Material for this exercise:
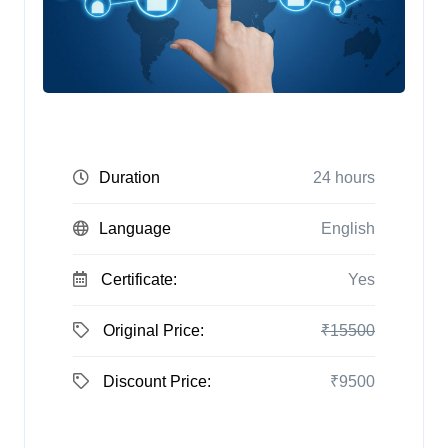
Duration
24 hours
Language
English
Certificate:
Yes
Original Price:
₹15500
Discount Price:
₹9500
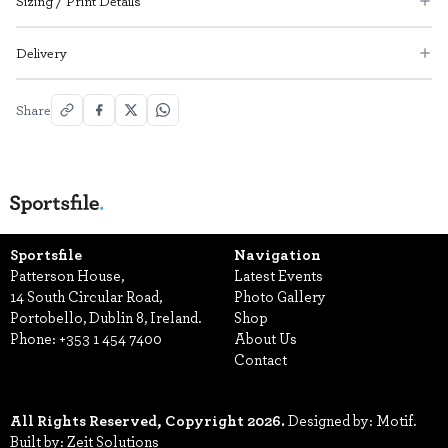
Sizing / Print Details
Delivery
Share
Sportsfile
Navigation
Patterson House,
Latest Events
14 South Circular Road,
Photo Gallery
Portobello, Dublin 8, Ireland.
Shop
Phone:
+353 1 454 7400
About Us
Contact
All Rights Reserved, Copyright 2026.
Designed by: Motif.
Built by: Zeit Solutions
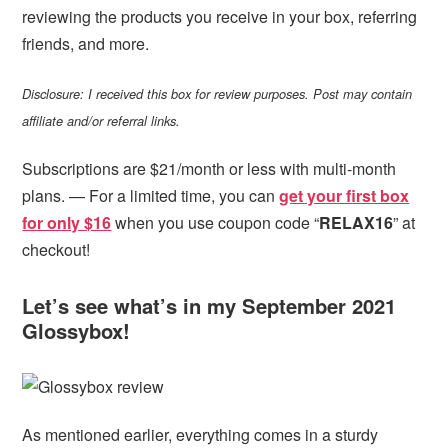
reviewing the products you receive in your box, referring
friends, and more.
Disclosure: I received this box for review purposes. Post may contain
affiliate and/or referral links.
Subscriptions are $21/month or less with multi-month
plans. — For a limited time, you can
get your first box
for only $16
when you use coupon code “
RELAX16
” at
checkout!
Let’s see what’s in my September 2021
Glossybox!
As mentioned earlier, everything comes in a sturdy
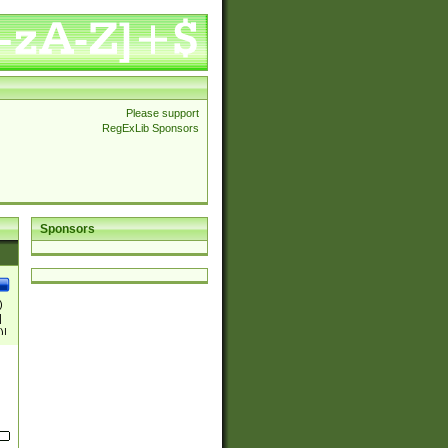
Please support
RegExLib Sponsors
Sponsors
)
|
)|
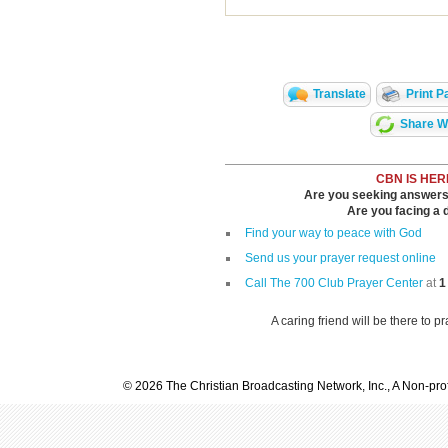
Translate
Print P
Share Wi
CBN IS HER
Are you seeking answers i
Are you facing a di
Find your way to peace with God
Send us your prayer request online
Call The 700 Club Prayer Center
at
1
A caring friend will be there to p
© 2026 The Christian Broadcasting Network, Inc., A Non-prof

About this exercise:
Give again, word for word, only the lines from the one with "Built by: Zeit Solutions" through the last line of the entries, both included; no pictures go in the copy.

Task solution:
Built by: Zeit Solutions
reviewing the products you receive in your box, referring
friends, and more.
Disclosure: I received this box for review purposes. Post may contain
affiliate and/or referral links.
Subscriptions are $21/month or less with multi-month
plans. — For a limited time, you can
get your first box
for only $16
when you use coupon code “
RELAX16
” at
checkout!
Let’s see what’s in my September 2021
Glossybox!
As mentioned earlier, everything comes in a sturdy
Please support
RegExLib Sponsors
Sponsors
)
|
)|
Translate
Print P
Share Wi
CBN IS HER
Are you seeking answers i
Are you facing a di
Find your way to peace with God
Send us your prayer request online
Call The 700 Club Prayer Center
at
1
A caring friend will be there to p
© 2026 The Christian Broadcasting Network, Inc., A Non-prof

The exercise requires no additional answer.